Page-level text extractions
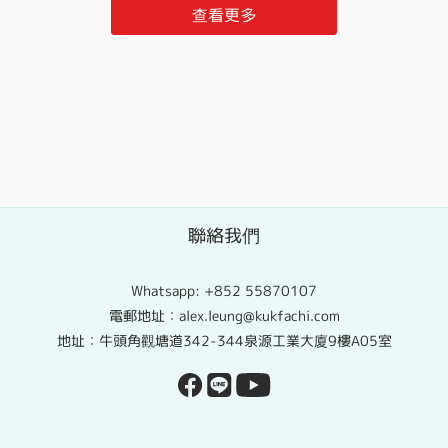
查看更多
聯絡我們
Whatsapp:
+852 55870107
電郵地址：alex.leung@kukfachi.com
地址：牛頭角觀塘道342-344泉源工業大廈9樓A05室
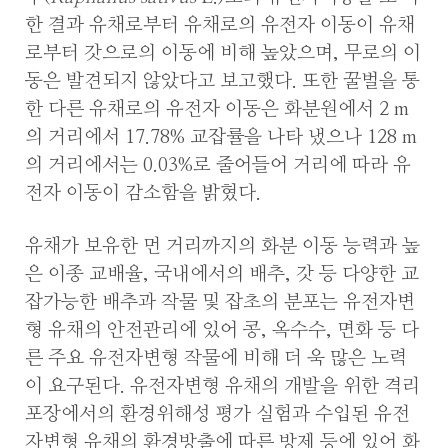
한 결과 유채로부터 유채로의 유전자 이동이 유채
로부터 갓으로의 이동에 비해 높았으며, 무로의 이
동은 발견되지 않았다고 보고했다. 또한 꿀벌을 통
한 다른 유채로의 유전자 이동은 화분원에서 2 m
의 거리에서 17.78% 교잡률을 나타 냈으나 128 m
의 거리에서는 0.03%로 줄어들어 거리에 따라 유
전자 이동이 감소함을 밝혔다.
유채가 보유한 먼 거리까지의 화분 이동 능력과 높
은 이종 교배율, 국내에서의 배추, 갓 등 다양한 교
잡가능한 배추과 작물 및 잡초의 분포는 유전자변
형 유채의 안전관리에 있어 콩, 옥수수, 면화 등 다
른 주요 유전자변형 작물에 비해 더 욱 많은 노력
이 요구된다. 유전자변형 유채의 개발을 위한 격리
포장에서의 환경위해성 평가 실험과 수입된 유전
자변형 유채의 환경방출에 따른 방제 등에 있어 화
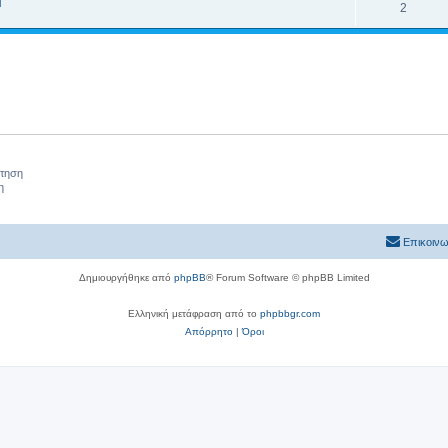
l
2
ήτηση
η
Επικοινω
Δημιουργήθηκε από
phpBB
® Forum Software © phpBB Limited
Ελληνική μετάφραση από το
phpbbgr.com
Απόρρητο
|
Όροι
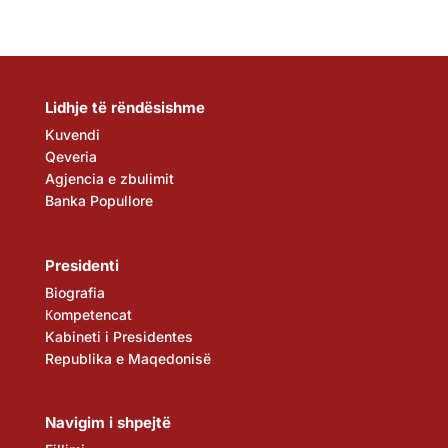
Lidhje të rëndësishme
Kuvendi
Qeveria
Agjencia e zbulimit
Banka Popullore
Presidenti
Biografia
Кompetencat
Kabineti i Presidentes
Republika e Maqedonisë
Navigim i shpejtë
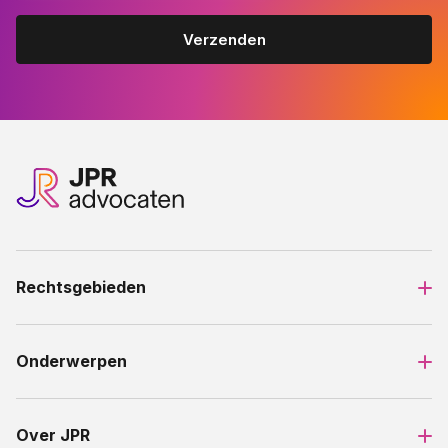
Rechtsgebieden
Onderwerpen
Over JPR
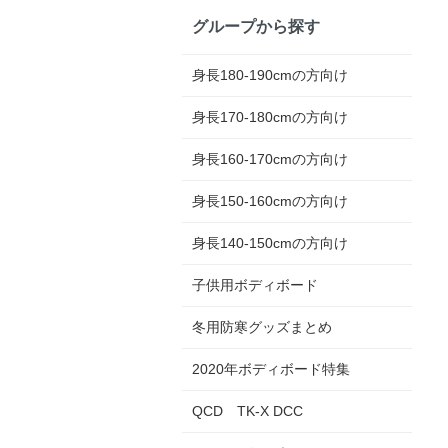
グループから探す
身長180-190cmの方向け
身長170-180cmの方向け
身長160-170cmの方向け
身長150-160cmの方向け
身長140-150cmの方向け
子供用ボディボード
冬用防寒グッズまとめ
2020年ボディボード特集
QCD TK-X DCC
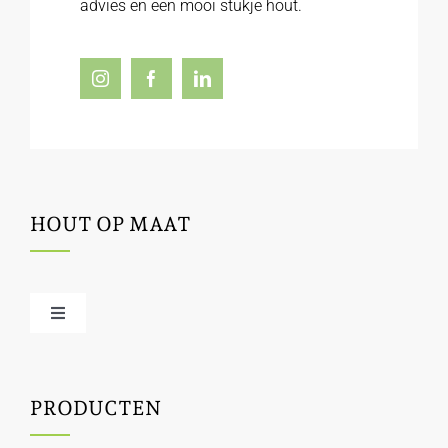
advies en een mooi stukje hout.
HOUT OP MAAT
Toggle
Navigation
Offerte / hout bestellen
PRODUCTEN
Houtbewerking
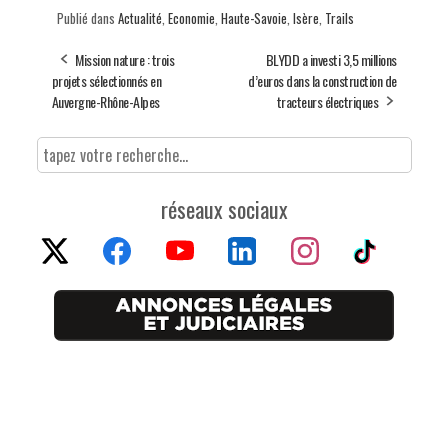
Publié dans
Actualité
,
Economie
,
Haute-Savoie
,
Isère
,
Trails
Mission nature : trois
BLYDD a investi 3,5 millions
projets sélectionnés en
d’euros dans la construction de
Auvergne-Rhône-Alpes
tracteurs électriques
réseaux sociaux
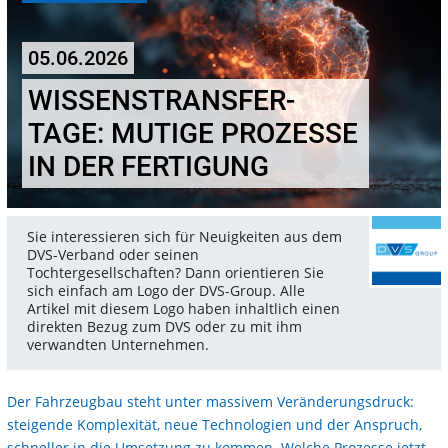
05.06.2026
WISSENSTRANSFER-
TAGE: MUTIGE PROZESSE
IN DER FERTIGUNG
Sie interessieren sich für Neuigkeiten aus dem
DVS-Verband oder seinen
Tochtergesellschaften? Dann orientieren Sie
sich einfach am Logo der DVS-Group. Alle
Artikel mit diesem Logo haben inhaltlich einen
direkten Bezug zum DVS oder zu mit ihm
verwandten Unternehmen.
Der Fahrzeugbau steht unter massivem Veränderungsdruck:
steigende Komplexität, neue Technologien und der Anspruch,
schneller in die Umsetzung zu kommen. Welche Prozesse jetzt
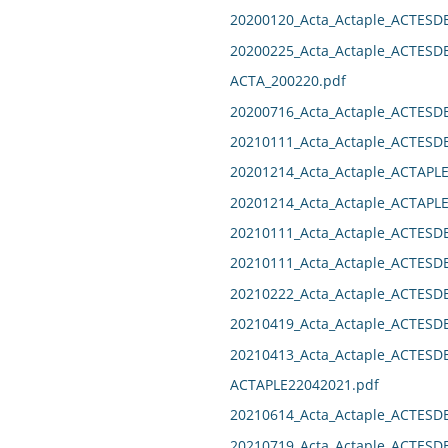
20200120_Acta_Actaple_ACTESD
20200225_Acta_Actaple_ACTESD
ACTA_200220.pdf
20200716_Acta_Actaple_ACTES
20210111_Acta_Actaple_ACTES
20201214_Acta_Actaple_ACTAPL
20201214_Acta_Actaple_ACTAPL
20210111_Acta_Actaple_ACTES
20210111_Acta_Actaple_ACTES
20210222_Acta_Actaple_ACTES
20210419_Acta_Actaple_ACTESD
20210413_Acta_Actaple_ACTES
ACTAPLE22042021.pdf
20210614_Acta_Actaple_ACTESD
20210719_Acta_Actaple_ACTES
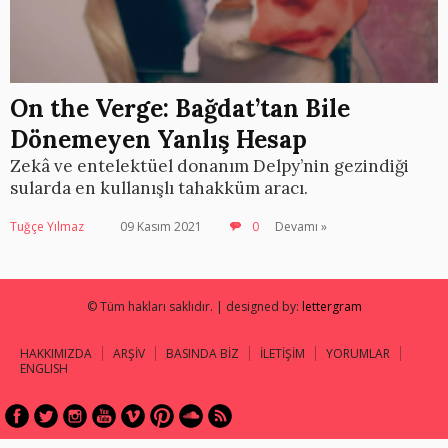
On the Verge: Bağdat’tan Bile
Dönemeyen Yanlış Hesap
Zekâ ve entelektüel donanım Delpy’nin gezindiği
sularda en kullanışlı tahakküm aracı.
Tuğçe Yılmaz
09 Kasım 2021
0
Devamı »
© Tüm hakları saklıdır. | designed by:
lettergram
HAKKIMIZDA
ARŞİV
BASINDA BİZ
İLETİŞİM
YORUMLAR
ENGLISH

§ EXERCISE:
Write the records out once more, exactly as they appear, with no pictures.

§ YOUR RESPONSE:
查看更多
聯絡我們
Whatsapp:
+852 55870107
電郵地址：alex.leung@kukfachi.com
地址：牛頭角觀塘道342-344泉源工業大廈9樓A05室
한 결과 유채로부터 유채로의 유전자 이동이 유채
로부터 갓으로의 이동에 비해 높았으며, 무로의 이
동은 발견되지 않았다고 보고했다. 또한 꿀벌을 통
한 다른 유채로의 유전자 이동은 화분원에서 2 m
의 거리에서 17.78% 교잡률을 나타 냈으나 128 m
의 거리에서는 0.03%로 줄어들어 거리에 따라 유
전자 이동이 감소함을 밝혔다.
유채가 보유한 먼 거리까지의 화분 이동 능력과 높
은 이종 교배율, 국내에서의 배추, 갓 등 다양한 교
잡가능한 배추과 작물 및 잡초의 분포는 유전자변
형 유채의 안전관리에 있어 콩, 옥수수, 면화 등 다
른 주요 유전자변형 작물에 비해 더 욱 많은 노력
이 요구된다. 유전자변형 유채의 개발을 위한 격리
포장에서의 환경위해성 평가 실험과 수입된 유전
자변형 유채의 환경방출에 따른 방제 등에 있어 화
l
2
ήτηση
η
Επικοινω
Δημιουργήθηκε από
phpBB
® Forum Software © phpBB Limited
Ελληνική μετάφραση από το
phpbbgr.com
Απόρρητο
|
Όροι
Lidhje të rëndësishme
Kuvendi
Qeveria
Agjencia e zbulimit
Banka Popullore
Presidenti
Biografia
Кompetencat
Kabineti i Presidentes
Republika e Maqedonisë
Navigim i shpejtë
Rechtsgebieden
Onderwerpen
Over JPR
グループから探す
身長180-190cmの方向け
身長170-180cmの方向け
身長160-170cmの方向け
身長150-160cmの方向け
身長140-150cmの方向け
子供用ボディボード
冬用防寒グッズまとめ
2020年ボディボード特集
QCD TK-X DCC
advies en een mooi stukje hout.
HOUT OP MAAT
Toggle
Navigation
Offerte / hout bestellen
PRODUCTEN
Houtbewerking
Publié dans
Actualité
,
Economie
,
Haute-Savoie
,
Isère
,
Trails
Mission nature : trois
BLYDD a investi 3,5 millions
projets sélectionnés en
d’euros dans la construction de
Auvergne-Rhône-Alpes
tracteurs électriques
réseaux sociaux
05.06.2026
WISSENSTRANSFER-
TAGE: MUTIGE PROZESSE
IN DER FERTIGUNG
Sie interessieren sich für Neuigkeiten aus dem
DVS-Verband oder seinen
Tochtergesellschaften? Dann orientieren Sie
sich einfach am Logo der DVS-Group. Alle
Artikel mit diesem Logo haben inhaltlich einen
direkten Bezug zum DVS oder zu mit ihm
verwandten Unternehmen.
Der Fahrzeugbau steht unter massivem Veränderungsdruck:
steigende Komplexität, neue Technologien und der Anspruch,
schneller in die Umsetzung zu kommen. Welche Prozesse jetzt
20200120_Acta_Actaple_ACTESD
20200225_Acta_Actaple_ACTESD
ACTA_200220.pdf
20200716_Acta_Actaple_ACTES
20210111_Acta_Actaple_ACTES
20201214_Acta_Actaple_ACTAPL
20201214_Acta_Actaple_ACTAPL
20210111_Acta_Actaple_ACTES
20210111_Acta_Actaple_ACTES
20210222_Acta_Actaple_ACTES
20210419_Acta_Actaple_ACTESD
20210413_Acta_Actaple_ACTES
ACTAPLE22042021.pdf
20210614_Acta_Actaple_ACTESD
20210719_Acta_Actaple_ACTES
On the Verge: Bağdat’tan Bile
Dönemeyen Yanlış Hesap
Zekâ ve entelektüel donanım Delpy’nin gezindiği
sularda en kullanışlı tahakküm aracı.
Tuğçe Yılmaz
09 Kasım 2021
0
Devamı »
© Tüm hakları saklıdır. | designed by:
lettergram
HAKKIMIZDA
ARŞİV
BASINDA BİZ
İLETİŞİM
YORUMLAR
ENGLISH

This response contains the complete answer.